**WORK INSTRUCTIONS**
Only the lines from the one with "At what (x,y)" through the end of the material are wanted, copied exactly and with the pictures left out.

**INFORMATION SHOWN**
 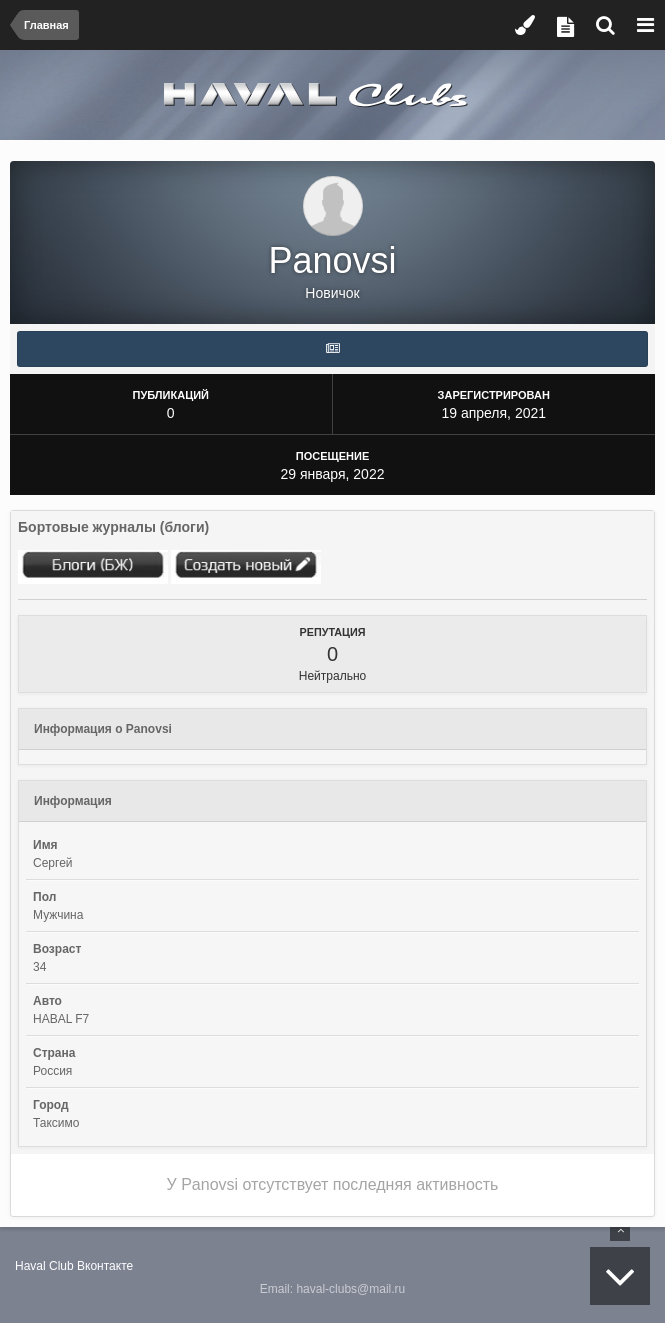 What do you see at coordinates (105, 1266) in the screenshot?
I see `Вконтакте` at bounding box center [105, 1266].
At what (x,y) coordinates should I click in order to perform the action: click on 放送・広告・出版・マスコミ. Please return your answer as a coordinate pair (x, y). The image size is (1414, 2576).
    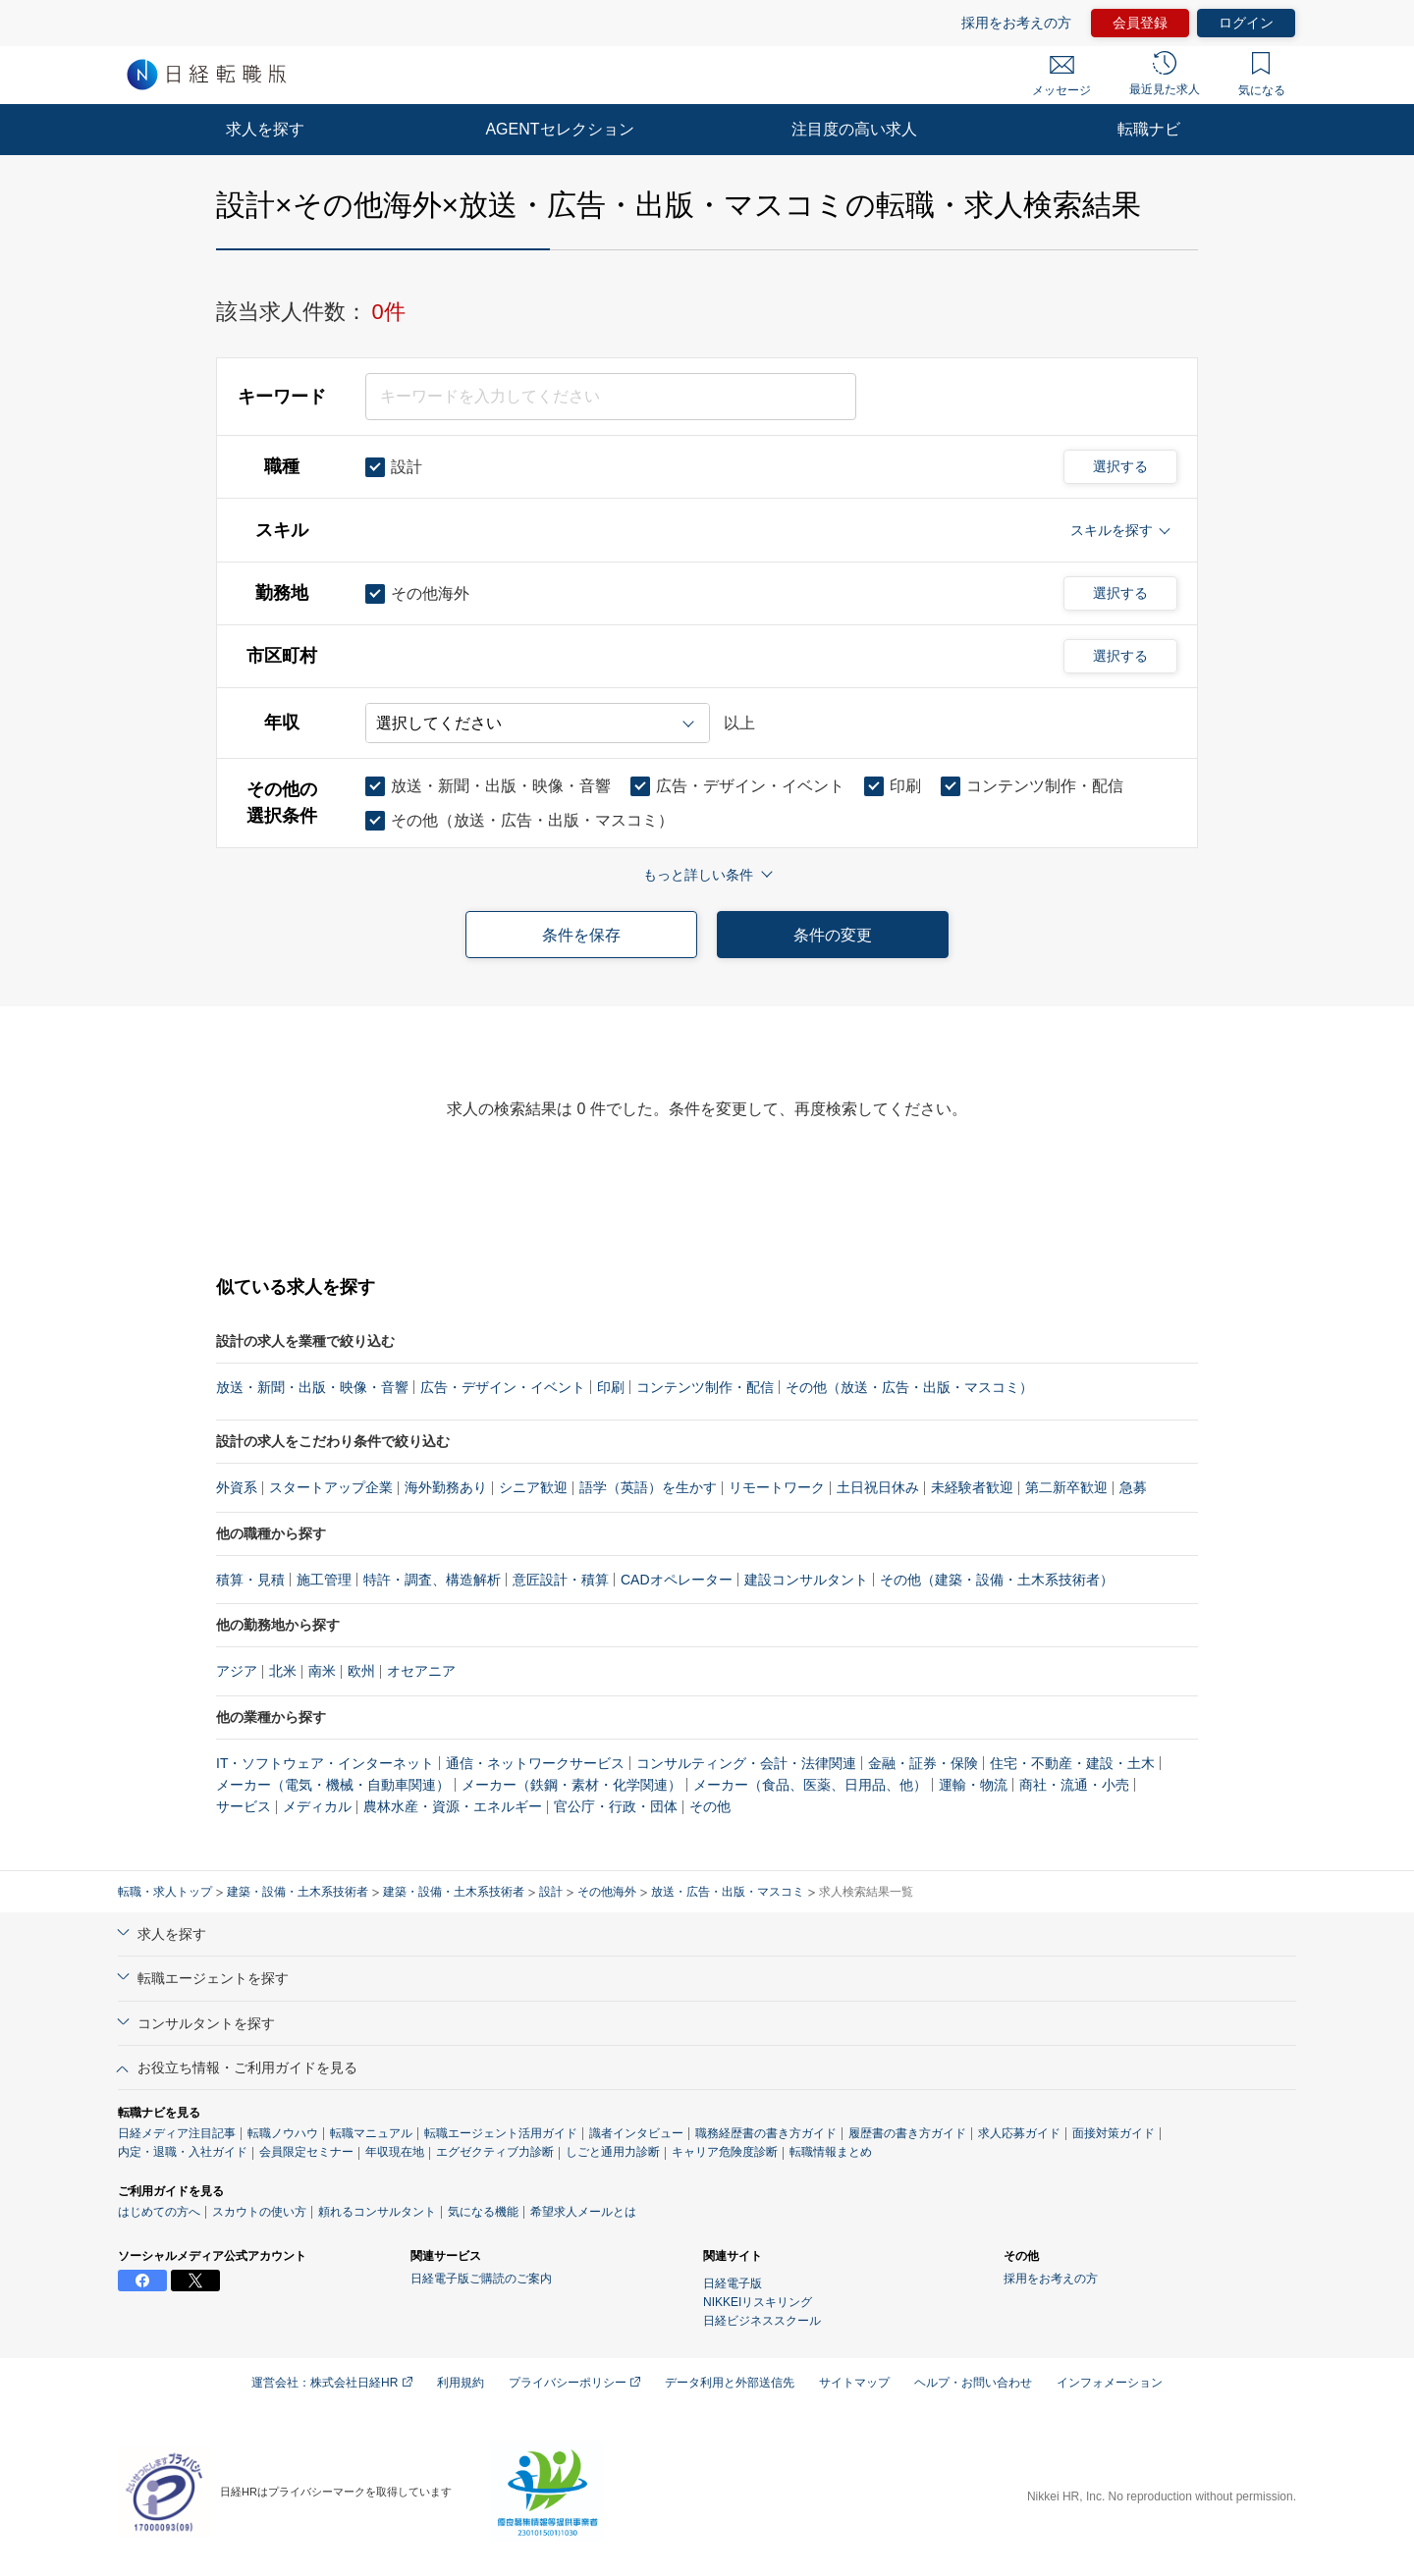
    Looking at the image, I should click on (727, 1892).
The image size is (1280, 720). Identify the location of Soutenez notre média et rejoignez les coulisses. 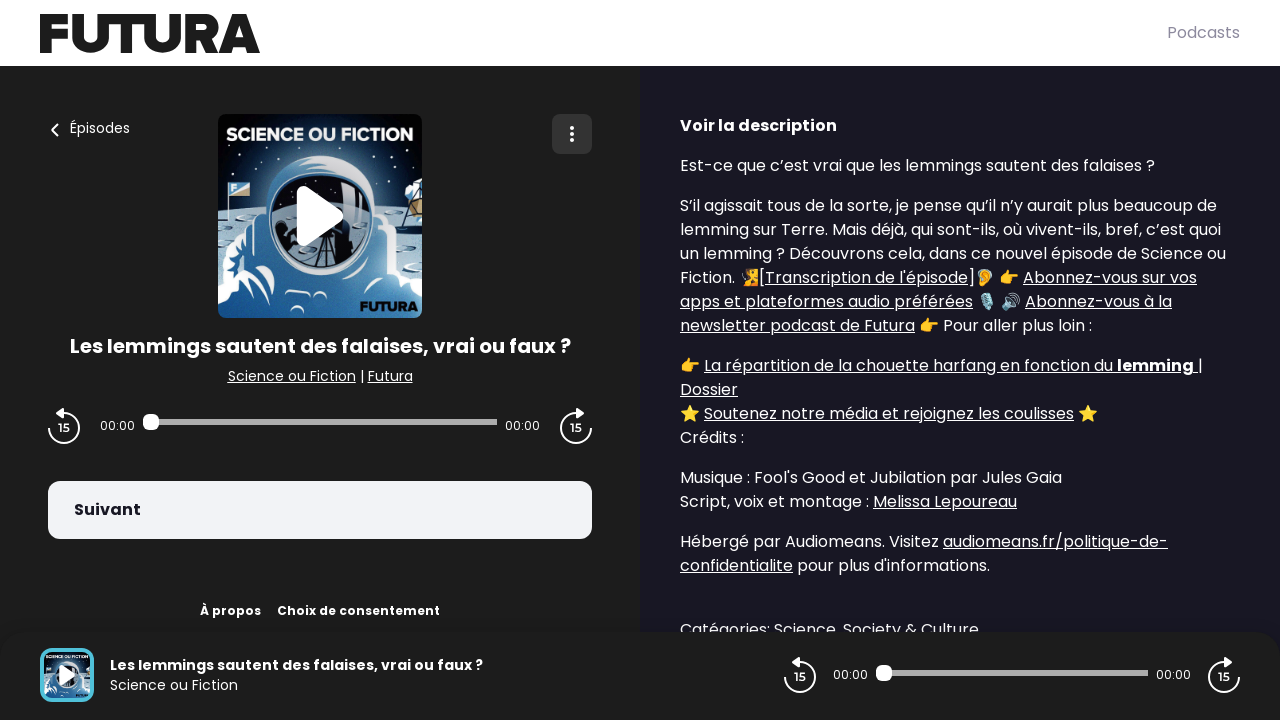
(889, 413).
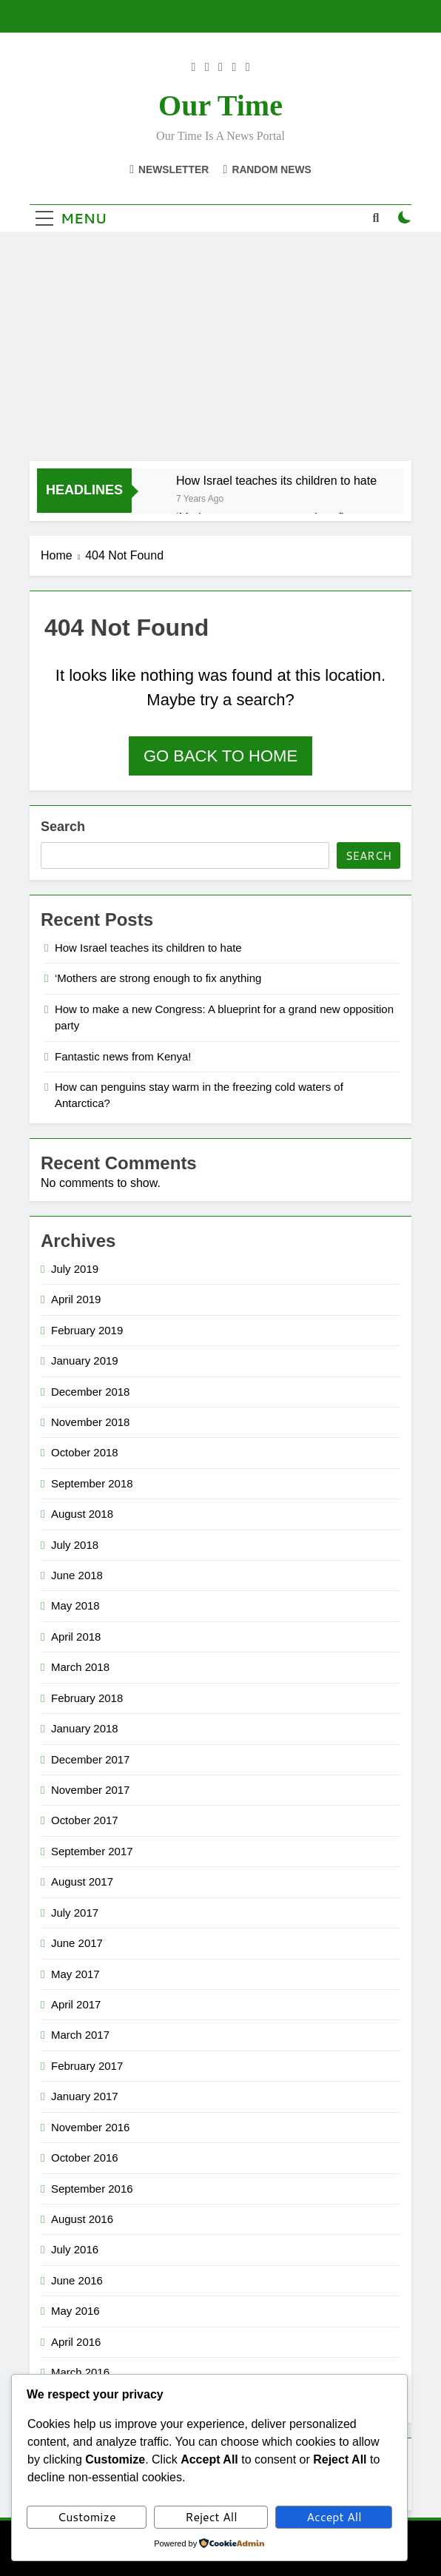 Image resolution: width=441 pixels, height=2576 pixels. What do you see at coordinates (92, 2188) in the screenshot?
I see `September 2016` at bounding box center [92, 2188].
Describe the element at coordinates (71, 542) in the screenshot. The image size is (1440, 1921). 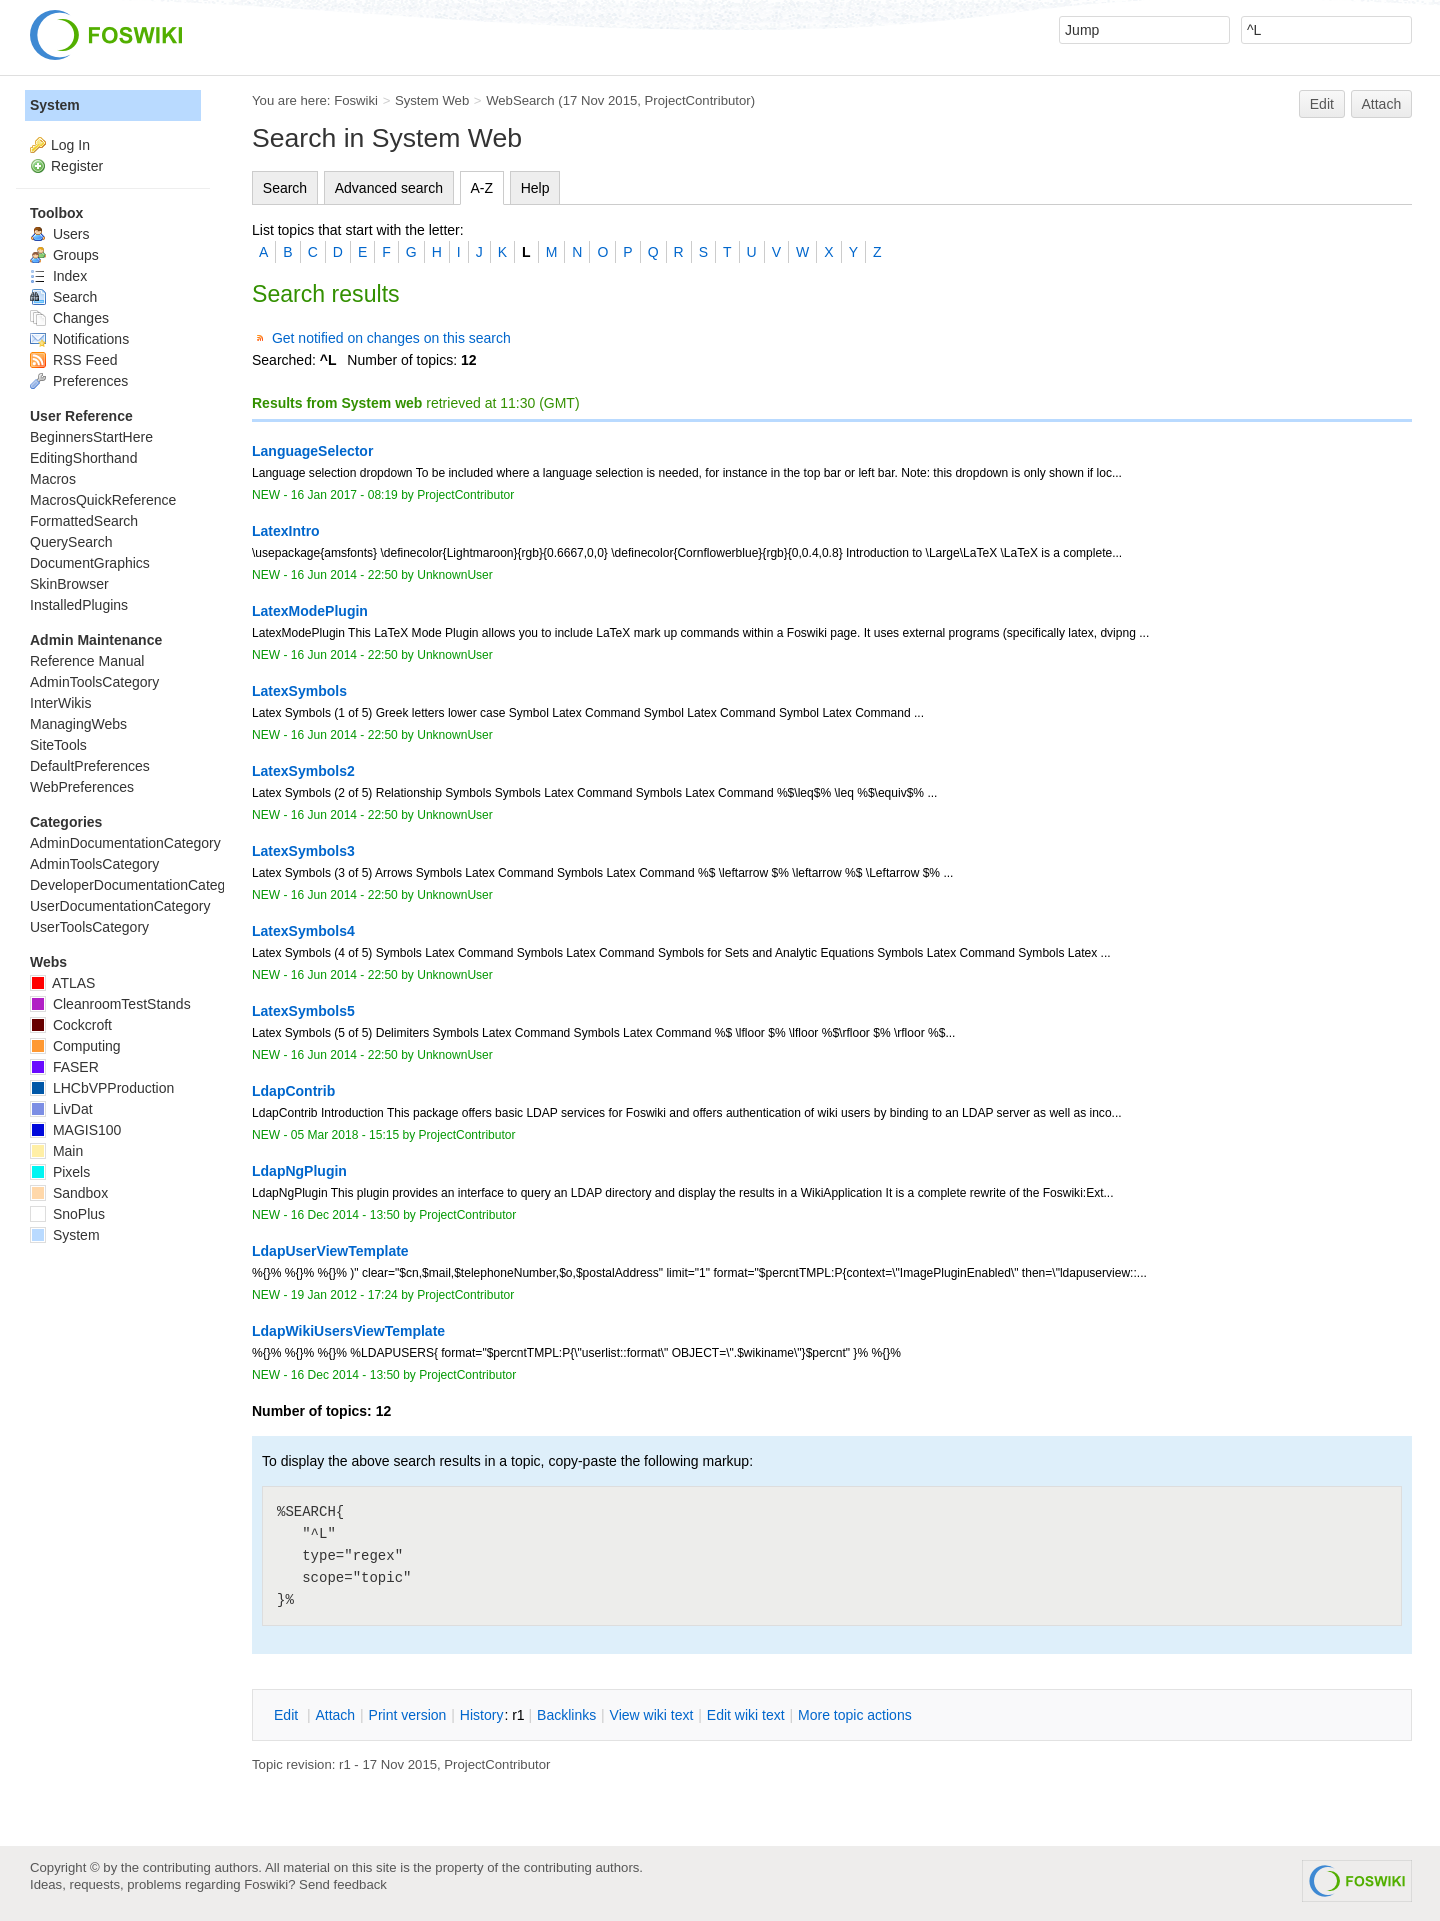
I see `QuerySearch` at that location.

**EXERCISE SOLUTION**
At what (x,y) coordinates should I click in order to perform the action: click on 放送・広告・出版・マスコミ. Please return your answer as a coordinate pair (x, y). The image size is (1414, 2576).
    Looking at the image, I should click on (727, 1892).
The image size is (1280, 720). Identify the location of Soutenez notre média et rejoignez les coulisses. 
(889, 413).
 Image resolution: width=441 pixels, height=2576 pixels. What do you see at coordinates (92, 2188) in the screenshot?
I see `September 2016` at bounding box center [92, 2188].
Describe the element at coordinates (71, 542) in the screenshot. The image size is (1440, 1921). 
I see `QuerySearch` at that location.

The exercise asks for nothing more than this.